# build go workspace
$ cd ~
$ mkdir go
$ export GOPATH=$HOME/go
# download code
$ mkdir -p go/src/github.com/jkamenik
$ cd go/src/github.com/jkamenik
$ git clone http://github.com/jkamenik/crawler
# get the libraries
$ cd ~/go/src/github.com/jkamenik/crawler
$ go get .
# test and build
$ go test .
$ go build
# run
$ ~/go/bin/crawler <args>
Challenge
The goal is to provide a tool that takes a single command line argument of a URL and determine the content of that URL after crawling it.
The following requirements apply to this challenge:
The tool must download the HTML
The tool must parse and print all the links found in that HTML
The tool must allow for an optional depth argument (default 2) which will control how many pages it will crawl for links.
The output should be the link's text followed by the link url (see below).
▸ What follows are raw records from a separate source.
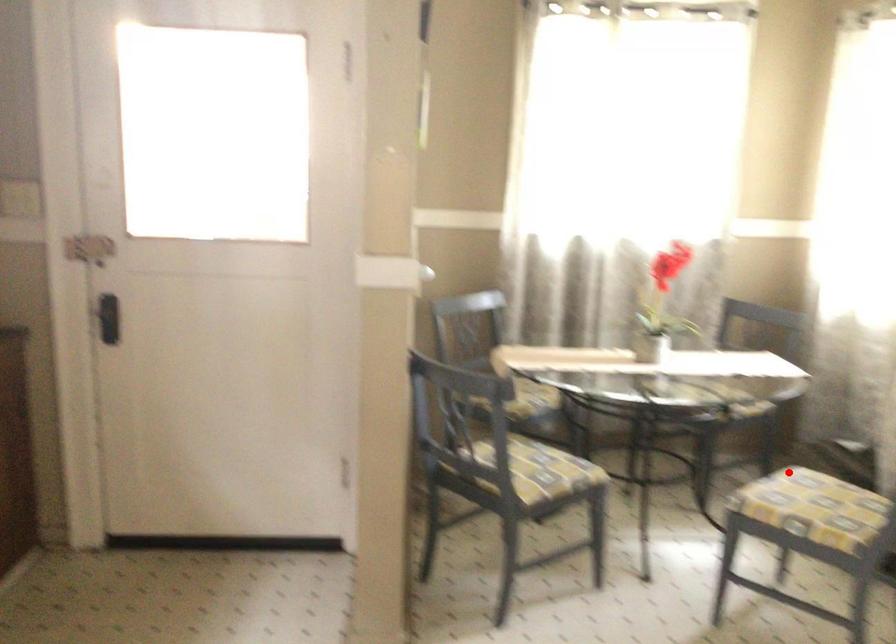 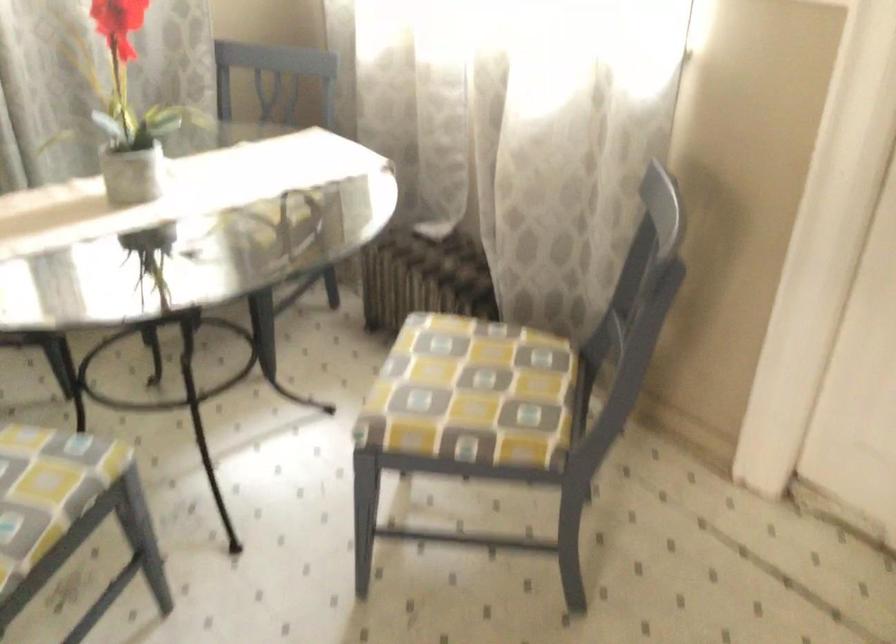 Where in the second image is the point corresponding to the highlighted location from the first image?

(467, 379) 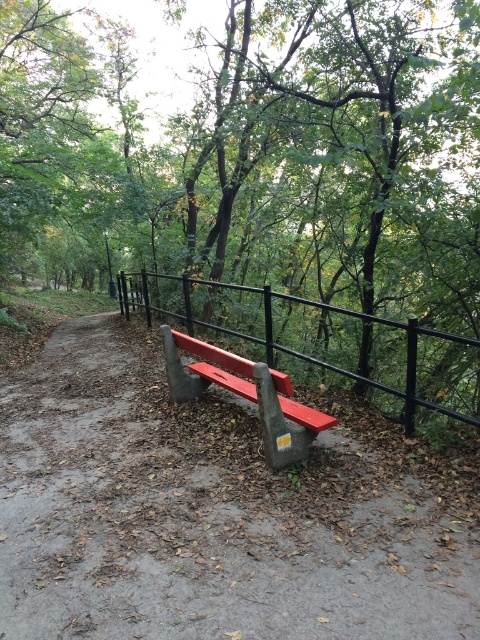 You are planning to take a photo of the smooth metal bench at center. To ensure the entire bench is visible in the frame, should you stand closer to the green leafy tree at center or farther away from it?

Since the green leafy tree at center is larger than the smooth metal bench at center, standing closer to the tree would bring the bench into a clearer focus and ensure it fills the frame appropriately.

You are planning to sit on one of the benches in the park. The concrete bench at center and the smooth metal bench at center are both available. Which bench is taller?

The concrete bench at center is taller than the smooth metal bench at center.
A reasonable exit code needs to be provided if the main URL is not accessible; 2nd level URL errors can be ignored.
$ crawler http://somedomain.com
Home -> /
About Us -> /about_us.php
Careers -> http://otherdomain.com/somedomain.com
Home -> http://somedomain.com
Careers -> /somedomain.com
Extra credit (optional)
Parallelize the downloading, and parsing, and collecting of links
Follow redirects of any page
Add debugging which is off by default and can be enabled with "-v"
Control the level of debugging by repeating "-v" (i.e., "-vvvv")
Save the HTML in a folder matching the link title
Save any resources used the by page: CSS, JS, and Images.
Rewrite the links and references in the HTML to be relative file paths
Enable Javascript, using Selenium Webdriver, or similar